E eu já discuti isto com muitos alemães e esta mentalidade existe. Aliás, as sondagens mais recentes não mentem (1,2) - não acho que eles sejam menos vítimas de propaganda que os portugueses que acham que estamos aqui porque "gastamos acima das nossas possibilidades", mas não vale fazer de conta que a excepção é a regra e a regra a excepção.

Helena Araújo disse...

Também pensei nisso, claro.
Mas parece-me que isto não é uma questão de "mentalidade geral". É um problema de populismo. Se as questões das sondagens fossem "pensa que a Grécia deve sair do euro, mesmo que isso provoque a implosão do sistema euro e uma crise brutal para a Alemanha?", as respostas seriam outras. Agora, se me perguntam: "acha que a Grécia devia deixar de nos chatear, e tratar de resolver os seus problemas sozinha?", aí...

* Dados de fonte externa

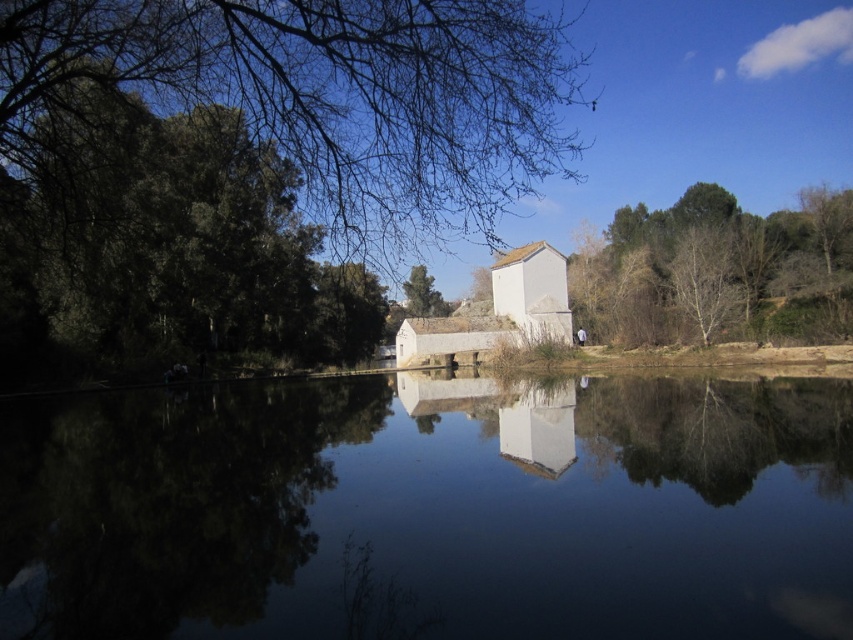 You are standing at the riverside and want to locate two specific points in the scene. The first point is at coordinates point (18, 472) and the second is at point (711, 205). Which of these two points is nearer to your current position?

Point (18, 472) is closer to the viewer than point (711, 205), so the first point is nearer to your current position.

You are standing on the riverside path and see the green leafy tree at upper left and the green leafy tree at right. Which tree is closer to your left side?

The green leafy tree at upper left is closer to your left side because it is positioned to the left of the green leafy tree at right. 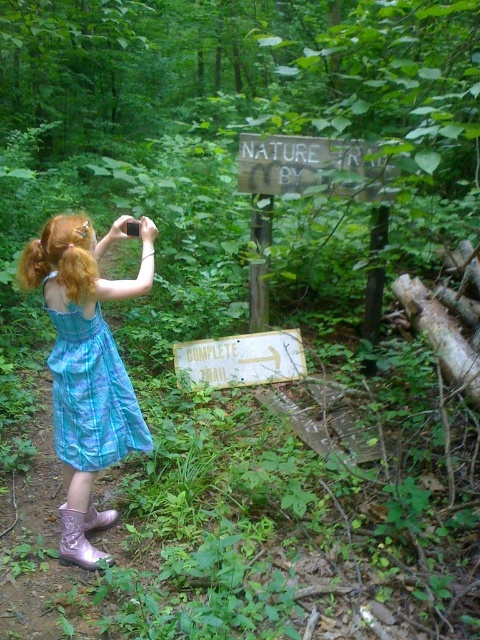 Question: Among these points, which one is nearest to the camera?

Choices:
 (A) (202, 376)
 (B) (113, 451)
 (C) (67, 544)
 (D) (72, 294)

Answer: (D)

Question: From the image, what is the correct spatial relationship of blue plaid dress at left in relation to blonde silky hair at left?

Choices:
 (A) below
 (B) above

Answer: (A)

Question: Which of the following is the closest to the observer?

Choices:
 (A) (79, 268)
 (B) (299, 156)

Answer: (A)

Question: Is shiny blue dress at center to the left of white wooden sign at center from the viewer's perspective?

Choices:
 (A) yes
 (B) no

Answer: (A)

Question: Which point is farther to the camera?

Choices:
 (A) blonde silky hair at left
 (B) weathered wood sign at upper center
 (C) pink rubber boot at lower left
 (D) shiny blue dress at center

Answer: (C)

Question: Does shiny blue dress at center appear on the left side of pink rubber boot at lower left?

Choices:
 (A) yes
 (B) no

Answer: (B) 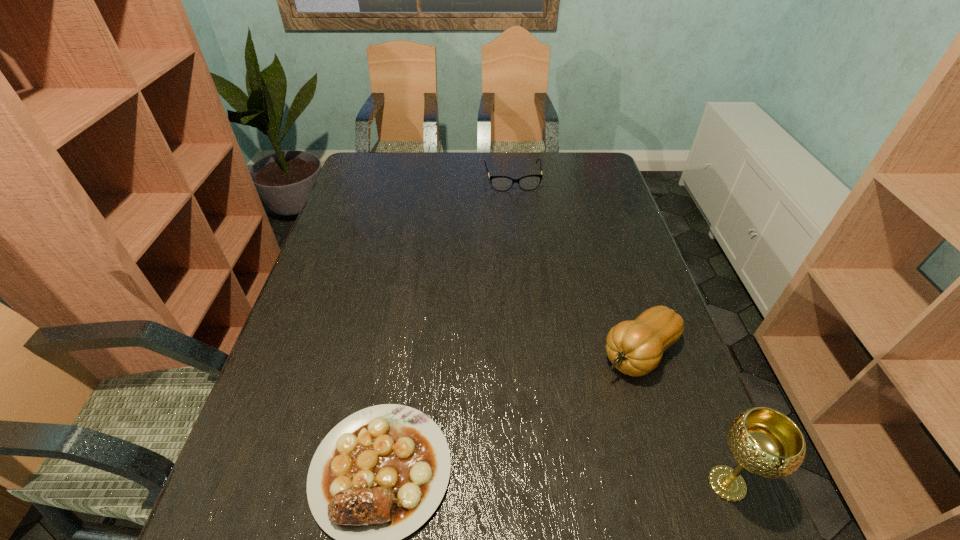 You are a GUI agent. You are given a task and a screenshot of the screen. Output one action in this format:
    pyautogui.click(x=<x>, y=<y>)
    Task: Click on the free space on the desktop that is between the steak and the tallest object and is positioned on the stem side of the gourd
    
    Given the screenshot: What is the action you would take?
    pyautogui.click(x=502, y=475)

The height and width of the screenshot is (540, 960). I want to click on free space on the desktop that is between the steak and the chalice and is positioned on the front-facing side of the third object from right to left, so click(x=574, y=478).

De um modo geral, as tiradas populistas tipo "os do sul são preguiçosos" e "a Grécia que pague a sua crise" são muito criticadas no palco político. Leio repetidamente notícias, artigos de opinião e entrevistas em que se tenta chamar os populistas à razão: a Alemanha não é "apenas vítima", também ganhou e ganha com a situação, e também tem muito a perder se recusar a sua solidariedade.

O que me incomoda muito nesta argumentação é o egoísmo: temos de ajudar, senão estamos tramados. Preferia que fosse assim: temos de ajudar, porque da nossa ajuda dependem a Paz e o bem-estar geral.